Generic KIR typing was performed using a KIR multiplex PCR-SSP method as previously described42. The presence or absence of KIR2DL1, 2DL2, 2DL3, 2DL5, 3DL1, 2DS1, 2DS2, 2DS3, 2DS4/1D, 2DS5, and 3DS1 genes were assigned. KIR genotypes were determined based on the presence or the absence of activating KIR. Thus, an AA KIR haplotype was defined by the presence of only KIR2DS4 or its deleted variant (1D) as activating KIR gene, and a B+ (AB, BB) KIR haplotype by the presence of several activating KIR genes.

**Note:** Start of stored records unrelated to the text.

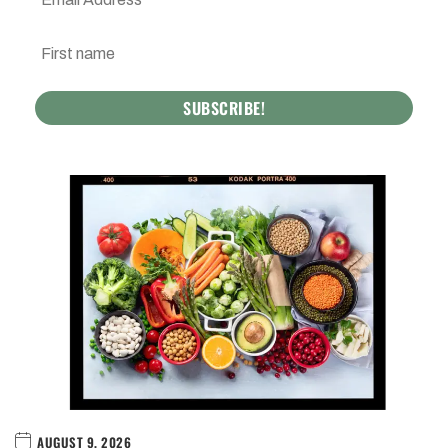
AUGUST 9, 2026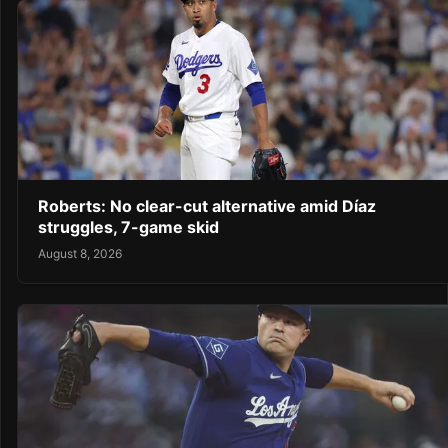
Roberts: No clear-cut alternative amid Díaz
struggles, 7-game skid
August 8, 2026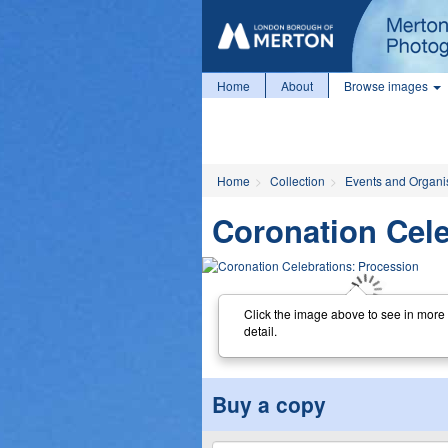
Home
About
Browse images
Home
Collection
Events and Organi
Coronation Cele
Click the image above to see in more
detail.
Buy a copy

Centromeric (AA, AB, BB) and telomeric (AA, AB, BB) KIR motifs were defined considering KIR2DL2/3/S2 and KIR3DL1/S1/2DS1/2DS4 genes for centromeric and telomeric motifs, respectively43 (Supplementary Table 3).

Cell lines

HEK293T and Jurkat cell lines (ATCC) were maintained either with DMEM or RPMI1640 medium containing 10% of FBS, penicillin/streptomycin antibiotics, and l-glutamine.

For the measurement of target lysis, K562 cells were first cultured overnight in RPMI1640 without phenol red (Gibco) enriched with 10% FBS, non-essential amino acids (NEAA, Gibco), l-glutamine (Life Technologies) and Sodium Pyruvate (Eurobio). Prior killing assay, K562 cells were diluted at 1 × 106/mL in a culture medium supplemented with 2.5 mM Probenecid (Invitrogen) and stained with calcein-AM (Invitrogen) for 30 min. Then, the excess calcein was washed out.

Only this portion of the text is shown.